I did get pages written–maybe a few more than I would have at home–and I did work out some important structural issues. But mostly, I remembered–three days in–that it’s not about how many pages you write after all. It’s about what you bring to the writing.

I keep forgetting this and needing to relearn it. Writing is meant to be a joyful thing. Not that writing is always easy, not that it always goes well, not that what one is writing is always cheerful–though sometimes it is these things, and that’s worth remembering, too. But one can bring joy to hard work, too.

We can bring joy to the process of writing–and set aside the worries about whether we’re writing quickly enough, or commercially enough, or anything else enough. Those are all valid concerns, and should be looked at and addressed–when one is off focusing on the business management part of things, which is important: writers and artists need to be savvy businesspeople, too.

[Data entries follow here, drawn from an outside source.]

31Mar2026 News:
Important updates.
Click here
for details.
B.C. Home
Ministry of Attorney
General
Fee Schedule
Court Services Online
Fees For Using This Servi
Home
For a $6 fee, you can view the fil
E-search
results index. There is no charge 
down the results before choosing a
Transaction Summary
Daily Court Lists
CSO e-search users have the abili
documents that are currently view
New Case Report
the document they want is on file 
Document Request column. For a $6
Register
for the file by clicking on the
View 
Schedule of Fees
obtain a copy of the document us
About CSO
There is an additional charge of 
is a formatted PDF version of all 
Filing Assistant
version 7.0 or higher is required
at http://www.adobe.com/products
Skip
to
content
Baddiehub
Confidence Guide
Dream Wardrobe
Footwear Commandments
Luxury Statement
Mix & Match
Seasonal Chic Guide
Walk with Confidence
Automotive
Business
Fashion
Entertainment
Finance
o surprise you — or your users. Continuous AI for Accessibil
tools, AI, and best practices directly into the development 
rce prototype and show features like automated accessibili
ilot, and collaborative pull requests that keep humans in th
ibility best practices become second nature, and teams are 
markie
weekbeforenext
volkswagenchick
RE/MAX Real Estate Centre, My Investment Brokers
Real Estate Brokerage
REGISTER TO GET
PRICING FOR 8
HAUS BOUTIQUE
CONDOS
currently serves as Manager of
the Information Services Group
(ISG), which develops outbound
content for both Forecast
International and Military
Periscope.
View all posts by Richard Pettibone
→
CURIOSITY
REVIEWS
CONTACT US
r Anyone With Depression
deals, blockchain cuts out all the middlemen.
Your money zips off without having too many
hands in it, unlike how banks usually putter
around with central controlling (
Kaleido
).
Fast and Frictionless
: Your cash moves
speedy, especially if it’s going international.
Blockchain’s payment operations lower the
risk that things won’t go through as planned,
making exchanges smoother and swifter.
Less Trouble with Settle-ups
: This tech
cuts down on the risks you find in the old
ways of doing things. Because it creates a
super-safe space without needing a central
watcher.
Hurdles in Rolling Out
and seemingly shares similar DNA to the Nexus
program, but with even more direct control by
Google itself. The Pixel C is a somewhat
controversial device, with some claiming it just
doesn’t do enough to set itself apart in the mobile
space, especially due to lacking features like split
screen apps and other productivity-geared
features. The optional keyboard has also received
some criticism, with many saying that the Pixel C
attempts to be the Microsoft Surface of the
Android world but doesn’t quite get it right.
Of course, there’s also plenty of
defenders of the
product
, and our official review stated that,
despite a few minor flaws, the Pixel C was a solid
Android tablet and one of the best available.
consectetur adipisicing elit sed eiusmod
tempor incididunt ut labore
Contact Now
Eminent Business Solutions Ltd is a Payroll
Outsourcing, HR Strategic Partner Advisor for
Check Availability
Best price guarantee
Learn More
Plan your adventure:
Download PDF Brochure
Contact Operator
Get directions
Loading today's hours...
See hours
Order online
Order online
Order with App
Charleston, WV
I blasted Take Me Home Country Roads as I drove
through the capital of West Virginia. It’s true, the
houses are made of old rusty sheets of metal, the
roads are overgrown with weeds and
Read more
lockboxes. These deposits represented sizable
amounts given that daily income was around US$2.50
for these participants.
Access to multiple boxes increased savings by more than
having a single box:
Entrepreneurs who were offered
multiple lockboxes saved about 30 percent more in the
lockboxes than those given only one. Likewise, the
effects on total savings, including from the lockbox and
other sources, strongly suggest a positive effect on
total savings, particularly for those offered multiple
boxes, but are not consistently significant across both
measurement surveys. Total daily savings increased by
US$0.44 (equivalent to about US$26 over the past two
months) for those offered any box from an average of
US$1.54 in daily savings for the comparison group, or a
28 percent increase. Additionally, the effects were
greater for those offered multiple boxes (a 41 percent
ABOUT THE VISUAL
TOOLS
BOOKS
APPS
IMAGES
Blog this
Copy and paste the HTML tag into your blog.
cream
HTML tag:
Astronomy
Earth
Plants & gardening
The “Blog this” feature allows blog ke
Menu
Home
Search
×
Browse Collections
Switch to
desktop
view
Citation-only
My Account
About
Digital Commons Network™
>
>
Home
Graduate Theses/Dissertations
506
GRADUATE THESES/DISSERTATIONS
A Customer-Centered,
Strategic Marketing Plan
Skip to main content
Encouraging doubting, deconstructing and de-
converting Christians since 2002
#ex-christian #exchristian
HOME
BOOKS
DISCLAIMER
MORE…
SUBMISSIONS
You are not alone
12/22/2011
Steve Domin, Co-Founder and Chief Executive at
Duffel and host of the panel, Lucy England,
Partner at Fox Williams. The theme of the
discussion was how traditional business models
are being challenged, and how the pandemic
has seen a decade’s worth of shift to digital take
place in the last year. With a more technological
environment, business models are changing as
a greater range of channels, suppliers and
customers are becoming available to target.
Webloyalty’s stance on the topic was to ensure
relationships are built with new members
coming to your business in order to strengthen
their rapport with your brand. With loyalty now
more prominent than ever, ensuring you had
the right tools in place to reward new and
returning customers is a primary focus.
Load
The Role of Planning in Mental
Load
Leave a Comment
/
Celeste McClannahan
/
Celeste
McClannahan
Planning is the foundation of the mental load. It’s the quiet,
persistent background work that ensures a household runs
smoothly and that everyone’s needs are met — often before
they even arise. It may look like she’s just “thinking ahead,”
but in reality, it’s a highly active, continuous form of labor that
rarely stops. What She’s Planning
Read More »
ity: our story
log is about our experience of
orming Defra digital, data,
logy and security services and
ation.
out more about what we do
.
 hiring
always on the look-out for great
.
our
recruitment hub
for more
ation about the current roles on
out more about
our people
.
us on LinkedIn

But when we’re creating–I always come back to the fact that in those moments, it should be about the creating. And that creating needn’t stop being the enchanted, wondrous thing it was when we all started writing, before those other concerns all came on board.

I must remember that, when I’m writing and feeling more worry than joy–it’s time to step back. To step back, and look out and around into the world a little, until I can shift my attitude a little, and get into a place where I’m enjoying the process once more.

I think that shift tends to show through in the work. But it matters, even if it doesn’t.